How to add field column name to dataset in C#


#1

Hello,

How do I add column name to a dataset in C#? I have been searching everywhere and couldn’t figure out a way to add names to my columns. Please, can someone help me. Thank you in advance.

image


#2

Hi locquan,

The dataset needs to be a compound for its columns (i.e. members) to have names associated to these. Not sure how this is done with other libraries but with HDFql the creation of, e.g., a compound dataset named dset of one dimension (size 100) composed of two columns (named first_column and second_column) both of data type float can be done as follows in C#:

HDFql.Execute("CREATE DATASET dset AS COMPOUND(first_column AS FLOAT, second_column AS FLOAT)(100)");

In case of need, to get the name of the columns (i.e. members) of dataset dset just do the following:

HDFql.Execute("SHOW MEMBER dset");

Alternatively, the dataset could be just a regular 2D dataset (like the one illustrated in your screenshot) with one attribute containing the name of the columns. Example:

// create a dataset named 'dset' of two dimensions (size 100x2) of data type float
HDFql.Execute("CREATE DATASET dset AS FLOAT(100, 2)");

// create an attribute named 'names' (associated to dataset 'dset') of one dimension (size 2) of data type varchar with initial values 'first_column' and 'second_column'
HDFql.Execute("CREATE ATTRIBUTE dset/names AS VARCHAR(2) VALUES(first_column, second_column)");

As a side note, besides C#, the HDFql snippets above can be executed in C, C++, Java, Python, Fortran and R without any modifications - ideal if you/your organization work with several of these programming languages at the time.

Hope this helps!


#3

Hello HDFql,

Thank you for your help to get me started with HDFql.

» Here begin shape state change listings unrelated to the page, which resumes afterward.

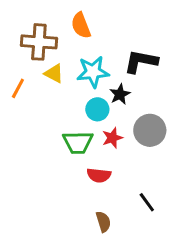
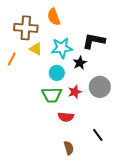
cyan circle: (97, 109) -> (57, 73), moved

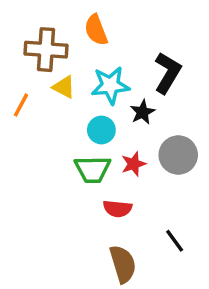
black L-shape: (94, 41) -> (167, 73), turned 110
brown semicircle: (69, 148) -> (123, 264), size x1.5

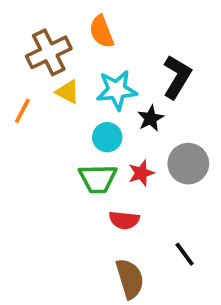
brown cross: (46, 50) -> (49, 52), turned -30

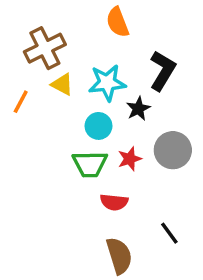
orange semicircle: (102, 32) -> (118, 22), moved

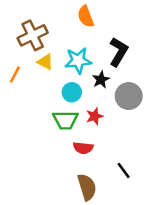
gray circle: (173, 150) -> (129, 96), moved

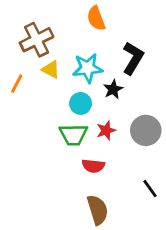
gray circle: (129, 96) -> (146, 130), moved
black line: (124, 171) -> (150, 189), moved

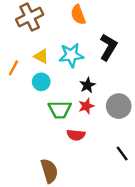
brown cross: (37, 40) -> (30, 17), moved
black star: (113, 89) -> (87, 85), moved
cyan circle: (81, 103) -> (41, 82), moved
brown semicircle: (98, 210) -> (49, 171), moved

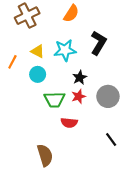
orange semicircle: (78, 15) -> (71, 13), turned -126

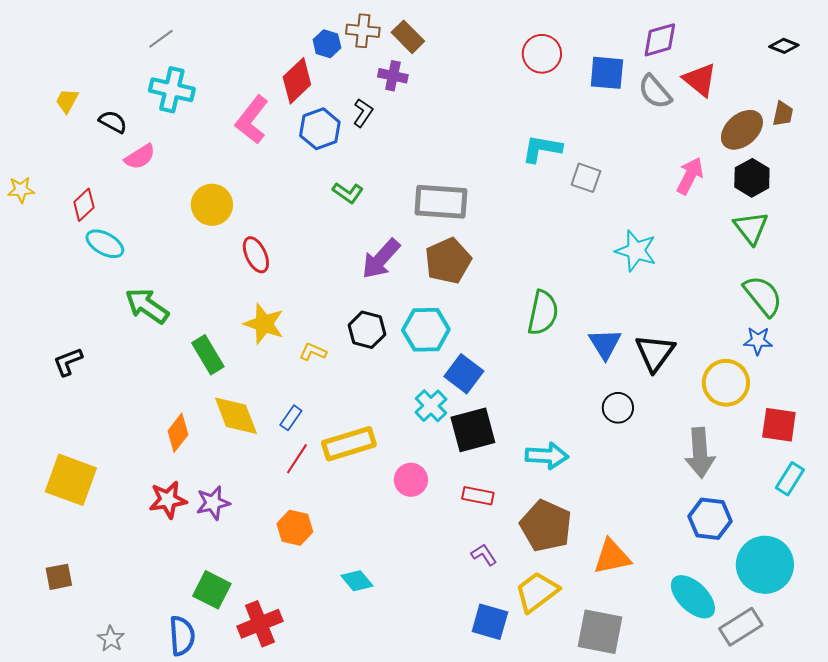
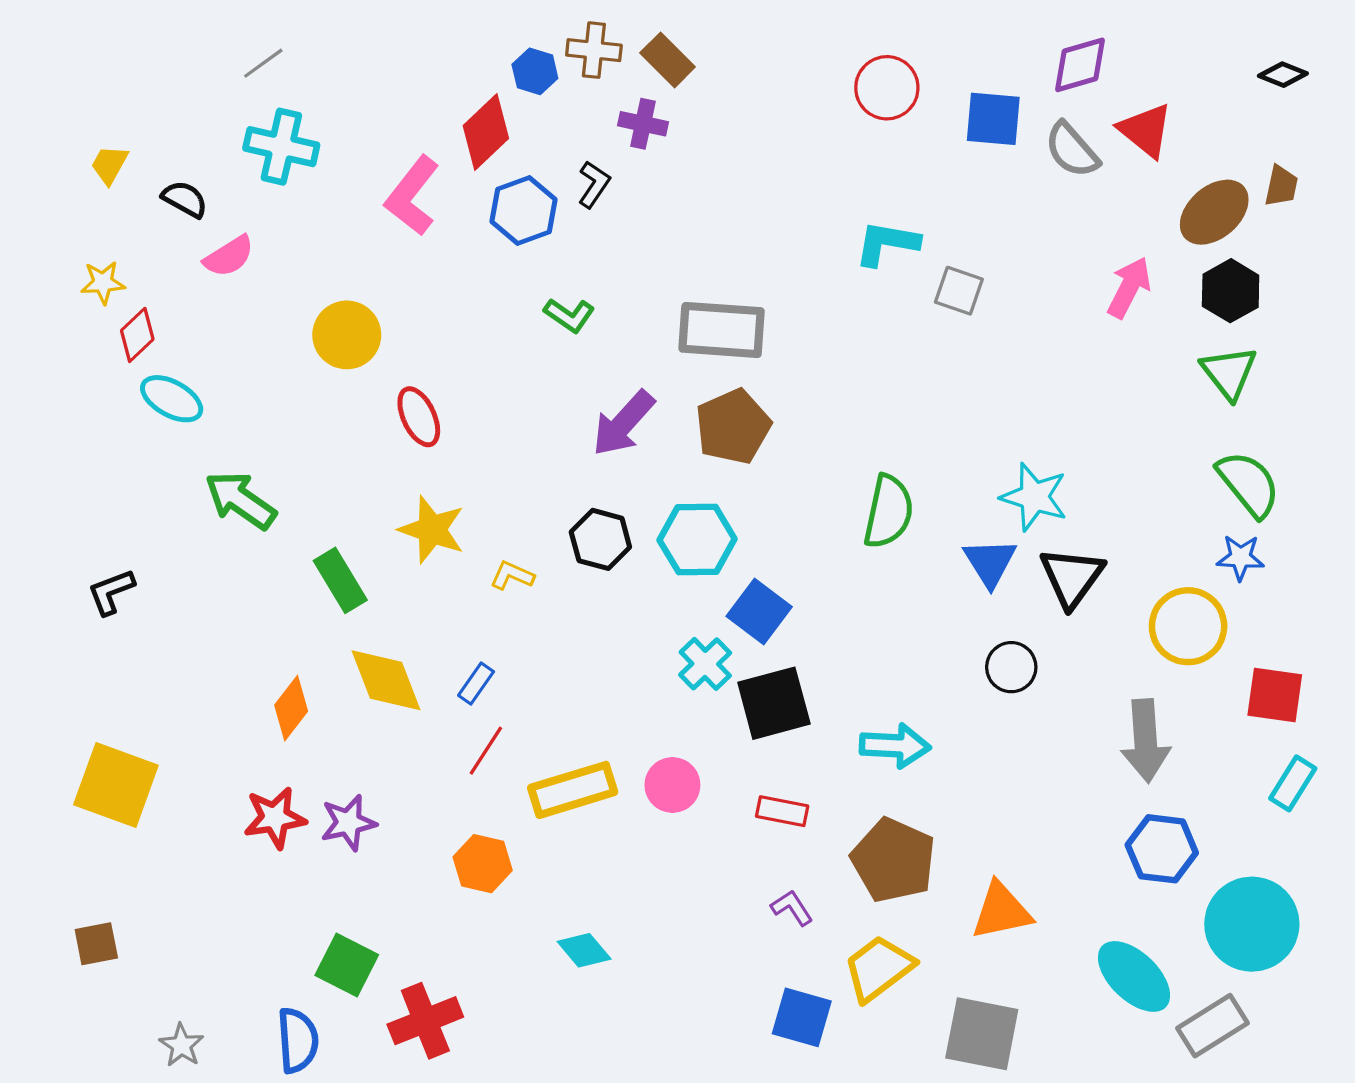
yellow star: (21, 190) -> (103, 283), moved
cyan star: (636, 251) -> (1034, 497), moved
yellow rectangle: (349, 444) -> (573, 790), moved

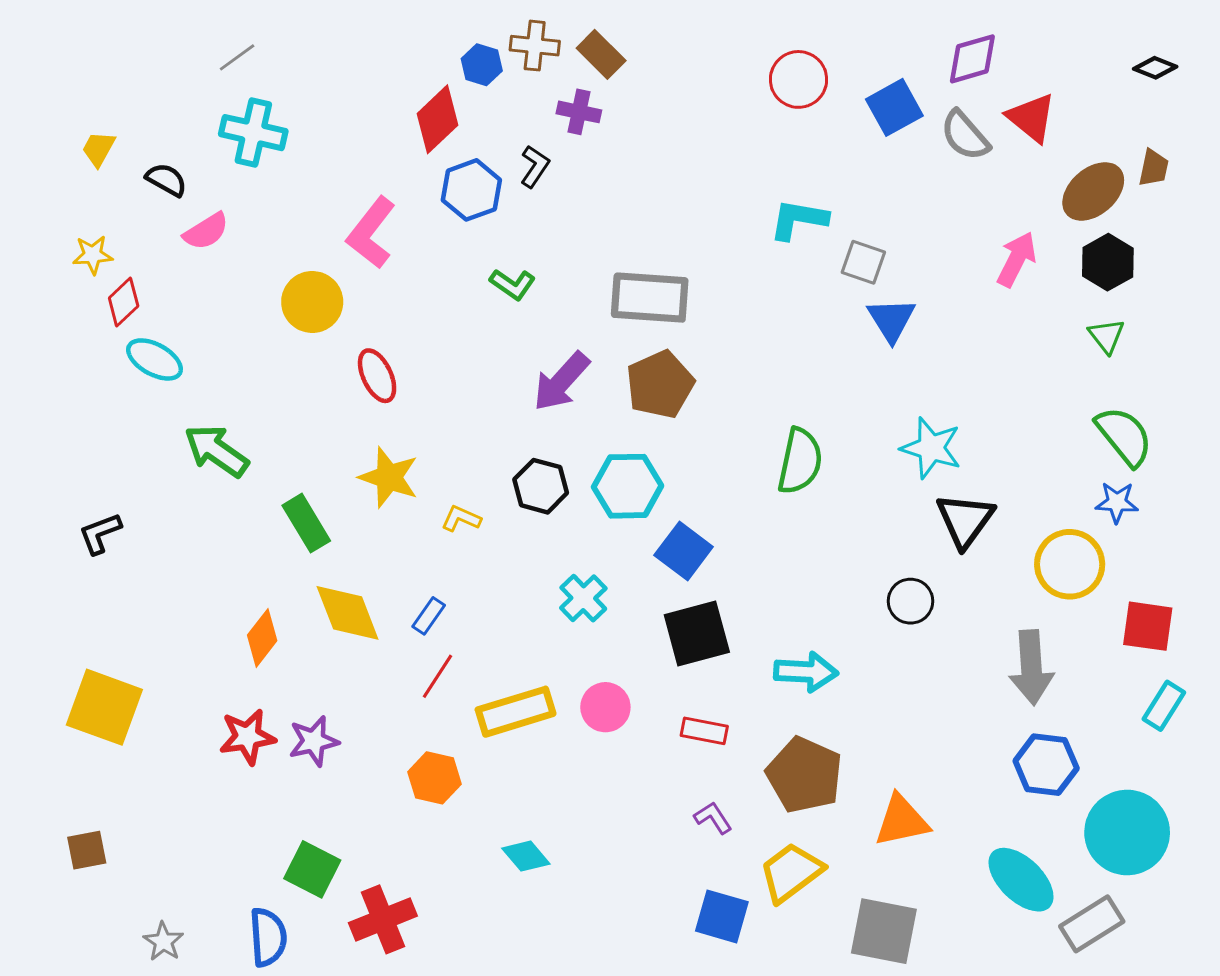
blue square: (993, 119) -> (894, 107), turned -34
pink L-shape: (412, 196) -> (371, 233), moved
green triangle: (1229, 373) -> (1106, 336), size x0.7
blue triangle: (990, 562) -> (891, 320), moved
cyan cross: (705, 664) -> (583, 598), moved

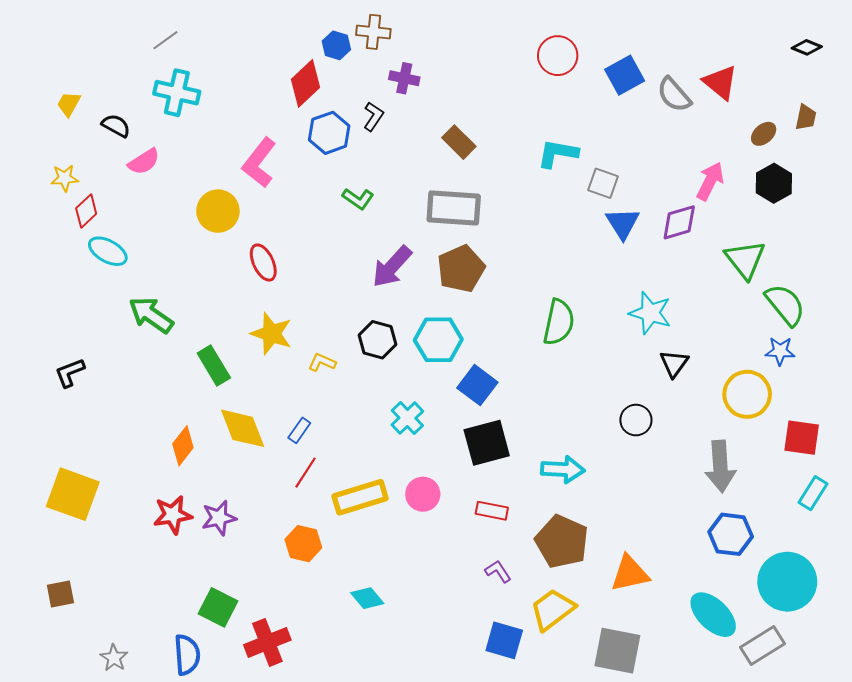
brown rectangle: (601, 54) -> (459, 142), moved
purple diamond: (972, 59) -> (679, 222), moved
brown ellipse: (1093, 191) -> (764, 134), size x0.6
green triangle: (1106, 336) -> (745, 259), moved, size x1.6
black triangle: (965, 520) -> (674, 363), size x0.7

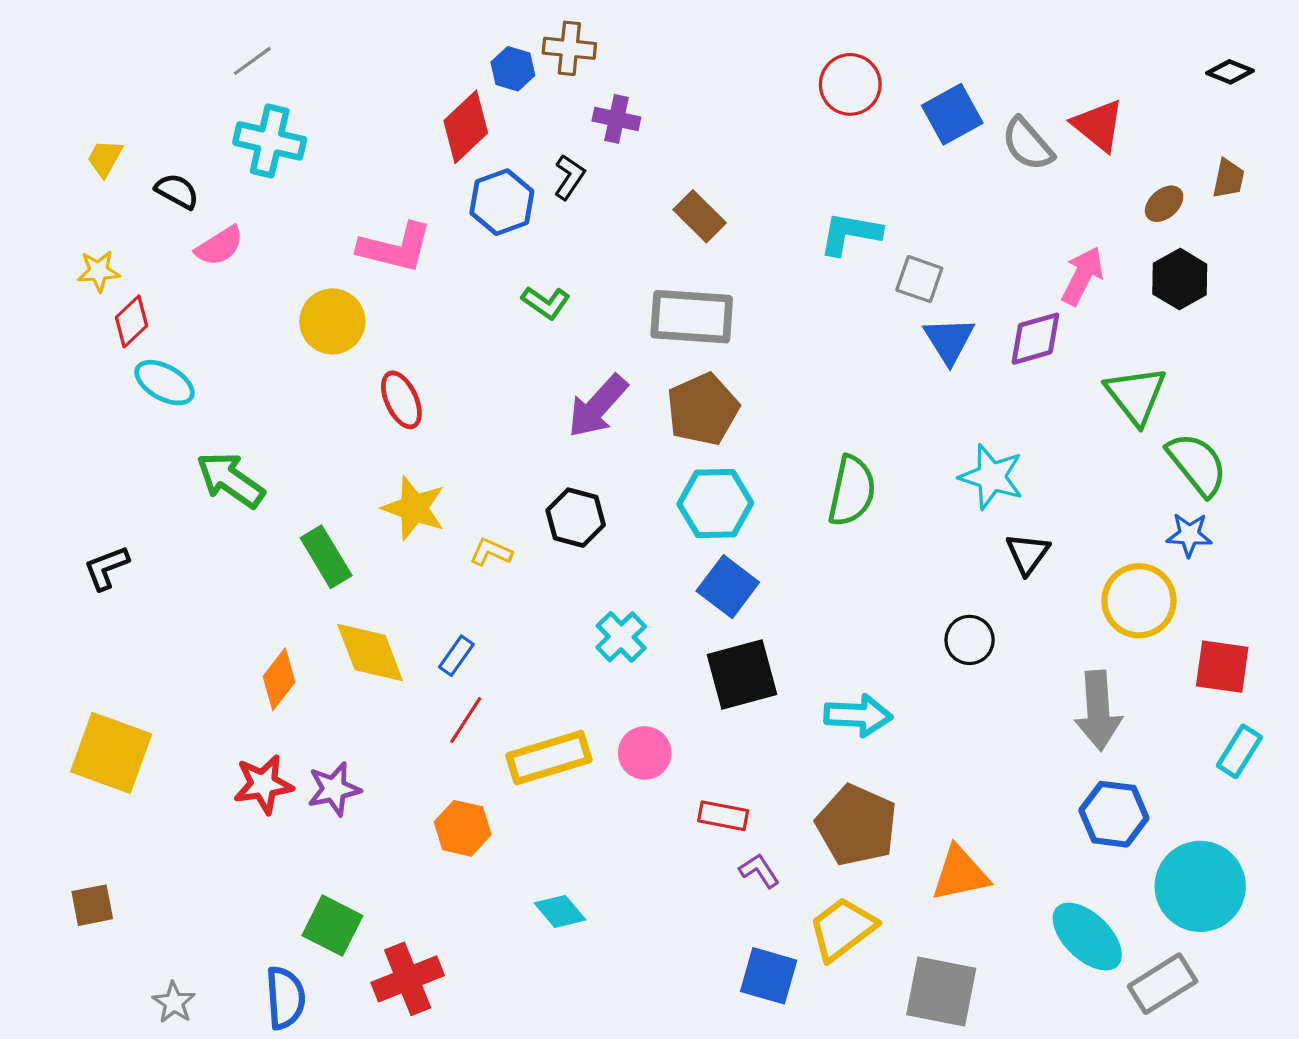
pink L-shape: (259, 163) -> (395, 248), turned -114
cyan hexagon: (438, 340) -> (715, 503), moved
red rectangle: (492, 511) -> (723, 816), moved

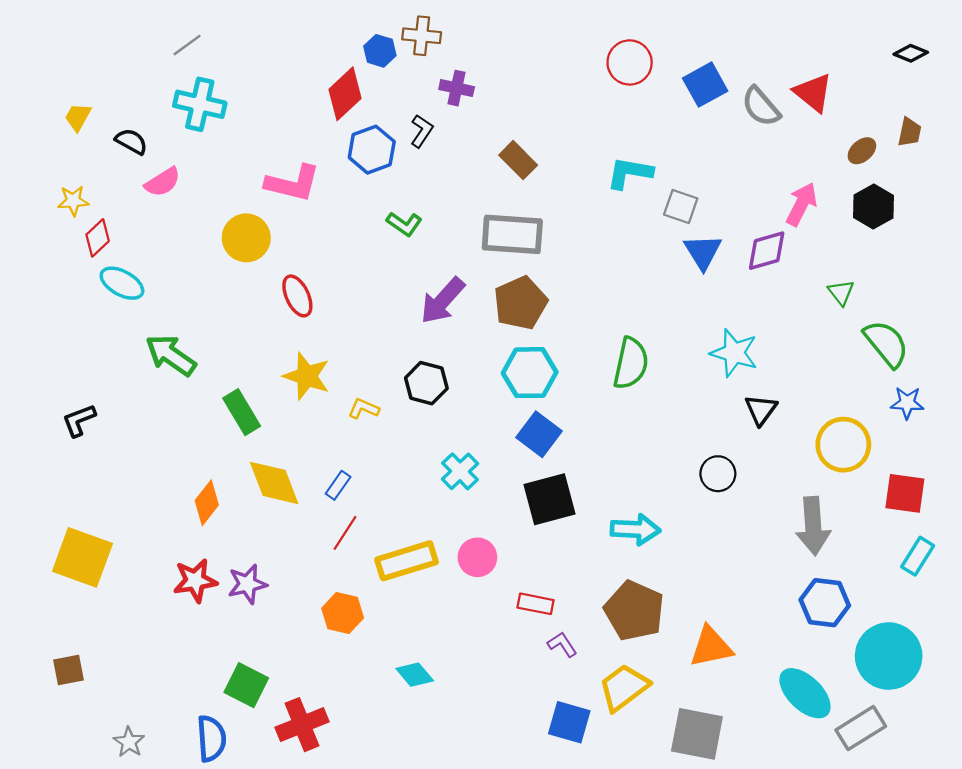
green triangle: (1136, 395) -> (841, 292), size x0.6
blue star: (1189, 535) -> (907, 403), moved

I am now stuck on how to populate 2 arrays into those 2 columns of the compound 1 dimension dataset. I have valuesX and valuesY, and want to populate them into X_column and Y_column respectively.

        int[] valuesX = new int[100];
        int[] valuesY = new int[100];

        for (int i = 0; i < 100; i++)
            valuesX[i] = i;

        for (int j = 0; j < 100; j++)
            valuesY[j] = 100 - j;

        HDFql.Execute("CREATE FILE painters.h5");
        HDFql.Execute("USE FILE painters.h5");
        HDFql.Execute("CREATE GROUP picasso ORDER TRACKED");

        HDFql.Execute("CREATE DATASET picasso/guernica AS COMPOUND(X_column AS FLOAT, Y_column AS FLOAT)(100)");

??

        HDFql.Execute("CREATE ATTRIBUTE picasso/guernica/subject AS UTF8 VARCHAR VALUES(\"guerra civil española\")");
        HDFql.Execute("CLOSE FILE");

Thank you in advance for your help.


#4

Hi locquan,

First, the code you have posted contains a potential issue: variables valuesX and valuesY are both declared as int, while the members of the compound are declared as float. I will assume that members are of data type int hereafter - feel free to change it to float if that is the case after all.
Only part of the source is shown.